Gesamtsystem digitaler Zwilling. Quelle: Caduff/Müller-Barkhausen (2022)
Herausforderungen im Kreieren und Arbeiten mit digitalen Zwillingen
Aufgrund der Vielzahl an Möglichkeiten und Fragestellungen, die ein digitaler Zwilling theoretisch eröffnet, erreicht das System rasch eine hohe Komplexität. Für die Initialisierung, Konzeption, Realisation und den Betrieb von solchen komplexen Informatik-Systemen sind die notwendigen Kompetenzen und Ressourcen der Projektmitglieder sowie eine geeignete Projektmanagementmethode von entscheidender Bedeutung. Für den initialen Aufbau eines digitalen Zwillings wird empfohlen, sukzessiv vorzugehen und die Maturität des digitalen Zwillings schrittweise zu erhöhen.

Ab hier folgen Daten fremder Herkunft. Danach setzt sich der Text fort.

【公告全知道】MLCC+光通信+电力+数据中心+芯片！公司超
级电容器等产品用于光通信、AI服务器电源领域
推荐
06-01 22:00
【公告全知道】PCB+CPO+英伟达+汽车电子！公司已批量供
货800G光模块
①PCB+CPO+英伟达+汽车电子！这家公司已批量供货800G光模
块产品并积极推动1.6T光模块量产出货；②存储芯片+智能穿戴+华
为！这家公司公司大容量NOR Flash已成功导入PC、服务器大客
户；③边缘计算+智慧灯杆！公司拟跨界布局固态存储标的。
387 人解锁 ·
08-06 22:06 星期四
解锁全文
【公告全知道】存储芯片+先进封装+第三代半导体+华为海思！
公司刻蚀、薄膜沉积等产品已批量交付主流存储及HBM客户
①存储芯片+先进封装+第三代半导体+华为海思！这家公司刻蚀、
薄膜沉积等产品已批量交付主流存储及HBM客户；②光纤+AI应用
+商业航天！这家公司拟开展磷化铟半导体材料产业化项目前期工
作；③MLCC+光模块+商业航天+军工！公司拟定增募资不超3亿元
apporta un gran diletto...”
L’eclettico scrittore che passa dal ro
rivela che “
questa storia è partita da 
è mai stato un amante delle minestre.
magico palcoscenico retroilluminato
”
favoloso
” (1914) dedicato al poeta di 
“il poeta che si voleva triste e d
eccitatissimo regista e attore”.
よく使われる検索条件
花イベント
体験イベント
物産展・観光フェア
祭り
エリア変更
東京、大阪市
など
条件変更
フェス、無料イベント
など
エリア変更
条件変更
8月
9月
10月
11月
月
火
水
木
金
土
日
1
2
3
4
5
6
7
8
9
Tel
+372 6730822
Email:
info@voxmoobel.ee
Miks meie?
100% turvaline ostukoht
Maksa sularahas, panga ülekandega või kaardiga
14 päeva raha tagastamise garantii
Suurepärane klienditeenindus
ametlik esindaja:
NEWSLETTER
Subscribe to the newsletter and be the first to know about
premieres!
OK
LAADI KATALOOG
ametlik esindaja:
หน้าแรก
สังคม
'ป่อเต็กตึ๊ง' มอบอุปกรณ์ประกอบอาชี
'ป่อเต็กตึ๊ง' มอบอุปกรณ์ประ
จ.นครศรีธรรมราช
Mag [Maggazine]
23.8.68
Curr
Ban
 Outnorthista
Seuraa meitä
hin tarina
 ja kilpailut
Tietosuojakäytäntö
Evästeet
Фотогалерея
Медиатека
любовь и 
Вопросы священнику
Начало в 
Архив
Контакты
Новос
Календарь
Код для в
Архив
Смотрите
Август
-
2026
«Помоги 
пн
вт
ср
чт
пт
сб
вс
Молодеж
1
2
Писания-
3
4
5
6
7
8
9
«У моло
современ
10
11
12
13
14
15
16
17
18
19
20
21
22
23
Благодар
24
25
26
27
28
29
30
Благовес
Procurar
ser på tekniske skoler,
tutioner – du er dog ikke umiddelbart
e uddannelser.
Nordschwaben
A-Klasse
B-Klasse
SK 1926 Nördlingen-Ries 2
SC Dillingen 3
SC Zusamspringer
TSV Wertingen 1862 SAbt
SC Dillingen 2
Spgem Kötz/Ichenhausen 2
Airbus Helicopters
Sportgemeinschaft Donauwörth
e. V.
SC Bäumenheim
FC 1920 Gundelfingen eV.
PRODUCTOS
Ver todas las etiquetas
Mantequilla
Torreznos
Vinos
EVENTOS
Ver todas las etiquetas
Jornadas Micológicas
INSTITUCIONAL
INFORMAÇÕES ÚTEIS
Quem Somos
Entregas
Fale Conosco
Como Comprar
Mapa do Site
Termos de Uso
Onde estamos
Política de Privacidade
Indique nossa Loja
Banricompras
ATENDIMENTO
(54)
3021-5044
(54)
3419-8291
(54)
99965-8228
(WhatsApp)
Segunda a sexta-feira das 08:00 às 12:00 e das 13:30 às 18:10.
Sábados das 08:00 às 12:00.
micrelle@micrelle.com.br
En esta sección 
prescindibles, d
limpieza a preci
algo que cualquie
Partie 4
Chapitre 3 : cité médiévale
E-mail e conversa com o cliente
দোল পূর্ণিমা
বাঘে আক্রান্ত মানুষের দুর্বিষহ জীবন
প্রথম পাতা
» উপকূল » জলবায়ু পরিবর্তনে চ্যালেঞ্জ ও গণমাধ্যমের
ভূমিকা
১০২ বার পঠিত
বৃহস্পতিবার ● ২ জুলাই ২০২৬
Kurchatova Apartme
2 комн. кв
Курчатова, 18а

Zukünftige Möglichkeiten und Chancen
Digitale Zwillinge sorgen dafür, dass sich die reale und die virtuelle Welt vernetzen. Das volle Potenzial werden sie jedoch erst entwickeln können, wenn die bisher isolierten Lösungen und Anwendungsfälle wiederum miteinander vernetzt werden und Erkenntnisse im Rahmen von «Open Data» und «Knowledge Sharing» geteilt werden. Auch durch die Nutzung von Metadaten anderer digitaler Zwillinge ergibt sich weiteres Potenzial zur Optimierung und Entwicklung von Zustandsprognosen im Lebenszyklusmanagement.
Zu den Autor*innen
Luzian Caduff hat an der ETH Zürich im Bachelor «Geomatik und Planung» und im Master «Raumentwicklung und Infrastruktursysteme» studiert. Nach dem Studium hat er sechs Jahre im Bereich der strategischen Verkehrsplanung mit einem starken Geo-Kontext gearbeitet. Seit bald drei Jahren ist er beim Amt für Geoinformation des Kantons Thurgau als Projektleiter angestellt. Im Frühling 2022 hat er den «CAS GeoBIM» an der FHNW absolviert. Für öffentliche Verwaltungen werden digitale Zwillinge zukünftig immer wichtiger, um die bereits bestehenden Daten im Tief- und Hochbau miteinander zu verknüpfen. Durch die optimale Nutzung der BIM- und GIS-Systeme kann daraus ein Mehrwert generiert werden.
Anika Müller-Barkhausen hat an der TU Berlin Architektur studiert. Ihr Weg führte Sie danach allerdings in die Schweiz und in die Facility Management Welt. Nach bald 10 Jahren in verschiedenen Positionen bei einem internationalen Facility Services Konzern, ist sie seit kurzem in der Unternehmensberatung bei der pom+ consulting AG tätig. Anika hat sich für den «CAS GeoBIM» an der FHNW entschieden, um herauszufinden wie BIM- und GIS-Daten einen Mehrwert für die Betriebsphase von Immobilien und Infrastrukturen bilden können.